Denunciando, já na capa, a riqueza plástica que poderá ser observada pelo leitor ávido de atravessar esse deserto, está a gravura do grande expressionista alemão Franz Marc. A transdisciplinaridade artística de Bonafim produz grandes achados. O diálogo de sua poesia com a pintura, a escultura, o cinema – vide as cinco projeções nas telas de poemas em prosa exibidos no livro – e, mesmo com a grande prosa, gera um lirismo extremamente imagético.
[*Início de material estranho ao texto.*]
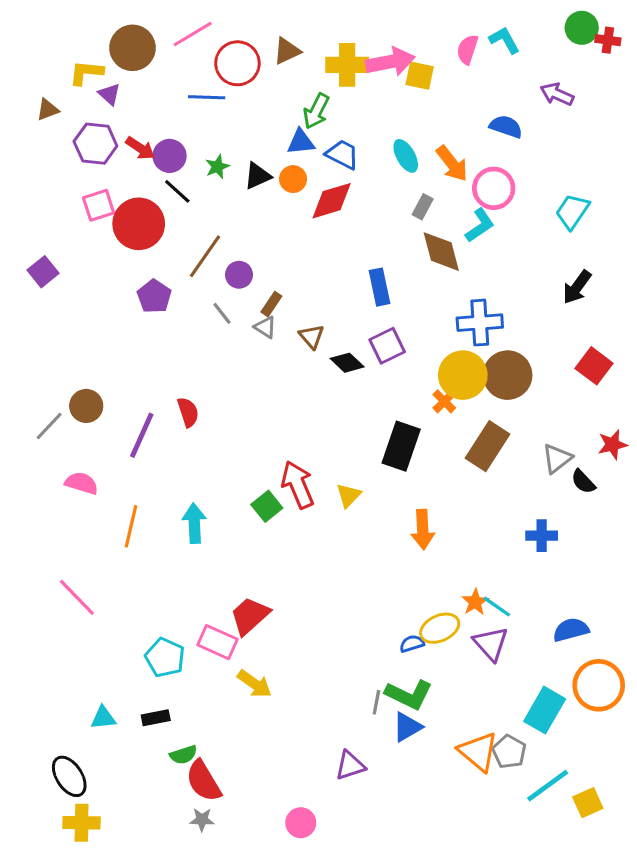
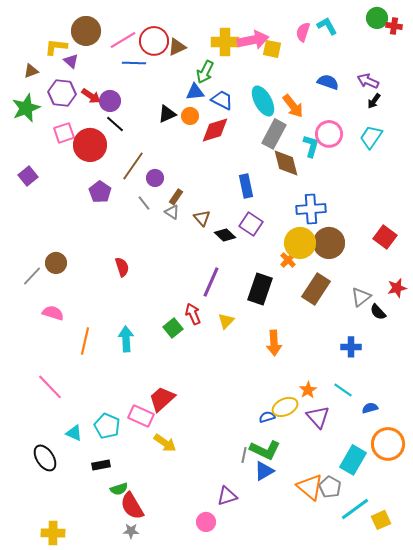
pink line: (193, 34) -> (123, 40), moved
brown triangle: (287, 51) -> (177, 47), moved
purple arrow: (557, 94) -> (368, 81), moved
cyan ellipse: (406, 156) -> (263, 101), size x1.4
green star: (217, 167) -> (26, 108), moved, size x1.8
pink circle: (494, 188) -> (329, 134), moved
gray rectangle: (423, 207) -> (274, 134), size x1.8
cyan L-shape: (480, 225) -> (311, 146), turned -40
black arrow: (577, 287) -> (374, 101), moved, size x0.7
purple square: (387, 346) -> (251, 224), turned -30
purple line: (142, 435) -> (211, 282), moved
red arrow: (298, 485) -> (193, 314), size x0.7
cyan line: (497, 607) -> (343, 390), moved
blue semicircle: (571, 630) -> (370, 408), size x0.7
cyan triangle: (103, 718) -> (74, 433), moved, turned 30
black ellipse: (69, 776) -> (45, 458), moved
pink circle: (301, 823) -> (206, 522), moved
Manancial de inusitadas metáforas, das quais arroiam versos como “A vida/ singelo milagre/ correnteza de assombros/ moinho de espantos” rumo a um frenesi que explode em “Gotas de/ grito” orvalhando “a terra da ausência”, o poeta pesa cada palavra, cada adjetivo, explorando suas potencialidades, suas forças expressivas. É como parte desses grandes achados que temos os “Cavalos amarelos” de Franz Marc a postos nos umbrais dos possíveis mundos suscitados pelo título Biografia do deserto, título esse aparentemente estranho àquela vivacidade latejante da gravura. Como não estamos diante da junção de realidades díspares como praticado pelo surrealismo, essa estranheza é facilmente dissolvida na imensa riqueza semântica dessa associação. O amarelo está entre as mais quentes das cores, a mais ardente coloração vestindo o cavalo, carro do sol escaldando o biografado "ancião de areia" do deserto de Bonafim. Para Kandinsky, o amarelo é a mais divina das cores e, ao mesmo tempo, a mais terrestre. É essa mesma ambigüidade que veste o cavalo, ser ctônico que alcança a função de corcel dos deuses. É nessa condição que ele pode passar a totem do eu lírico sem face da lírica moderna. Um processo de iniciação para a vestimenta das mais diversas máscaras, pois o cavalo, embora sendo da terra, se funde a todos os outros elementos. Em suas metamorfoses, aparece galopando nas ondas das águas, alado, rasgando os ventos e, bola de fogo, atravessando as estrelas. E alcança no dragão, um híbrido hipoofídico, um cavalo-serpente que também é pássaro, a sua mais fantástica metamorfose. Sobrevoando esse deserto biografado, ele pousa no poema “Os dragões” para nos lembrar do paraíso no tabuleiro complexo das contradições que é esse próprio livro.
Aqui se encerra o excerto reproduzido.